The psychologist helped him identify leaders within his company and outside. As a result, he hired a president to oversee daily management of each of his businesses and nonprofits. Day-to-day operations aren’t Busch’s strong suit, he said. “I provide the vision,” he said. “I try to avoid any form of execution responsibility. I’m not really that good at it.” In April, Busch hired a president for JSerra. Before, he had been involved with administrative and other duties at the school. He and other founders, including San Juan Capistrano-based Family Automotive Group Inc. owner Marc Spizzirri, invested a lot of money in JSerra. “We thought we should be in control,” Busch said. “In hindsight, I think it would’ve been better to have had a paid person in that position.” Busch got into real estate in 1981, when he began practicing law. His clients needed investors, so he partnered with them. Some clients-turned-partners now work from his Irvine office building. Busch personally handles about 15 clients. He said he’s always had an affinity for business.

His father founded Busch’s Inc., a Michigan supermarket chain, in 1949. Busch was born and raised in Michigan and came to OC 27 years ago. In 1986, Busch and two of his three brothers (out of five siblings) bought their father’s business. His brothers operate the business in Ann Arbor. Busch handles the legal work. He owns a few office buildings including his Irvine headquarters. His main holdings are hotels. “They’re a lot of fun,” he said. “They’re more like operating a business with a real estate component.” His Pacific Hospitality Group LLC owns and operates Doubletree hotels in Santa Ana and the Irvine Spectrum, plus the Anaheim Crowne Plaza Resort in Garden Grove and his Napa Valley resort.
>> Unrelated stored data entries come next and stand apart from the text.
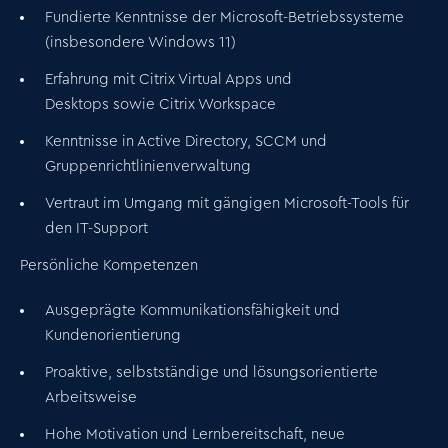
Fundierte Kenntnisse der
Microsoft-Betriebssysteme
(insbesondere Windows 11)
Erfahrung mit
Citrix Virtual Apps und
Desktops
sowie
Citrix Workspace
Kenntnisse in
Active Directory
,
SCCM
und
Gruppenrichtlinienverwaltung
Vertraut im Umgang mit gängigen
Microsoft-Tools
für
den IT-Support
Persönliche Kompetenzen
Ausgeprägte Kommunikationsfähigkeit und
Kundenorientierung
Proaktive, selbstständige und lösungsorientierte
Arbeitsweise
Hohe Motivation und Lernbereitschaft, neue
Busch also owns a hotel in Lake Havasu. Wine What Busch really enjoys these days is selling wine. He’s been drinking Napa Valley wine for 25 years. He brings wine to religious leaders when he visits Rome. He and his wife, Steph, travel about 14 weeks out of the year. “I wanted to do two things: I wanted to own a hotel in wine country

and I wanted to own a winery,” he said. “My goal now is to develop both of those.” His winery sells about 18,000 cases a year. He’s aiming to boost that to 25,000 cases. He also plans to expand his Napa Valley hotel in 2012.